The concept was first pitched by Radhika Anand, one of the four young writers, and we were brought together under one umbrella by Ajit Thakur, the CEO of Trinity Pictures. When Radhika narrated her concept of a little boy who could not smell, she had placed the story at Karol Bagh in Delhi.
Once I heard the script I really liked it and I told her to write it but she couldn’t. Ajit said that we couldn’t let go of a topic like this and instantly asked me to give it a shot. I was not sure whether I could do justice to someone else’s idea. However, he was persistent. So with everyone’s consent I started to work on the film and that’s how it all started.
All your protagonists are children. Why?
I like to focus on the problems kids face whether in school, at home or outside. There is a great divide between children and adults in our nation. As there is one-way communication from top to bottom, there is no friendship between kids and adults and no understanding as to what goes on in the mind of a kid. So, I try to do children-centric films in order to raise the issues that directly concern kids and my protagonists are naturally children.
In all your movies we see a boy playing the lead role. Why not a girl protagonist?
You caught me right (laughs). I want to correct that myself and my next movie will surely have a girl child angle.
What message did you want to convey through Sniff?
My expectations are that I feel parents should watch my movie with their family as it’s a universal film. People have different conceptions about children’s films. Children’s films are not meant for cats and dogs, they are made for viewers. In fact in the name of children’s films many idiotic films are made. Some sensible stuff with intelligent children participating in a story which will baffle you and it goes into the genre of spy thriller. I would like to tell the nation: please come out with your children and family because very rarely you see a ‘U’ certificate film and fortunately for regional cinema good films are made.

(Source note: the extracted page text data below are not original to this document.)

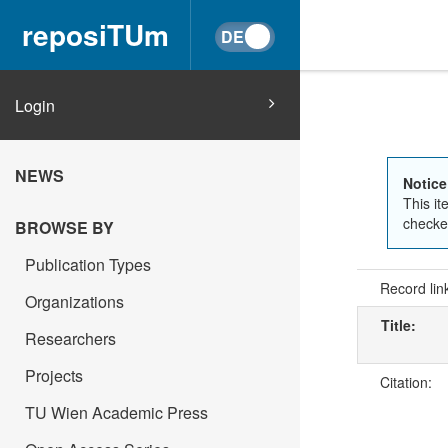
reposiTUm
Login
NEWS
Notice
This it
checked
BROWSE BY
Publication Types
Record lin
Organizations
Title:
Researchers
Projects
Citation:
TU Wien Academic Press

Do you mean that regional cinema is better than the Hindi film industry?
Of course, I have no doubt about it. The content is so rich in regional cinema. You should be proud of your language and literature. Right from the 1960s and 70s you have had cutting edge cinema. You have commercial and cultural regional cinema, which are hugely popular. That is a lesson to be learnt as you can’t keep chanting entertainment all your life. I am sitting in the under 18 age group, so I am very careful what is being said or shown in my films because they are meant for the consumption of children.
Don’t all your kid stars miss their school and studies when they are shooting?

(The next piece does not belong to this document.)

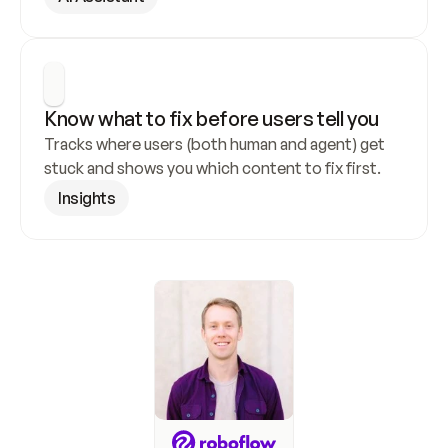
Know what to fix before users tell you
Tracks where users (both human and agent) get 
stuck and shows you which content to fix first.
Insights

No, my films are like a workshop. We don’t take them out of school hours, we generally shoot during weekends. No child in my film skips their classes. We are very careful about children and their education. On the sets of reality shows the children are kept in vanity vans and are pumped up on chocolates. My movies are like an annual play and we don’t want that kids should miss their childhood under the hectic schedule of shooting. Education is the most important thing in life and we can’t sacrifice it at the altar of shooting.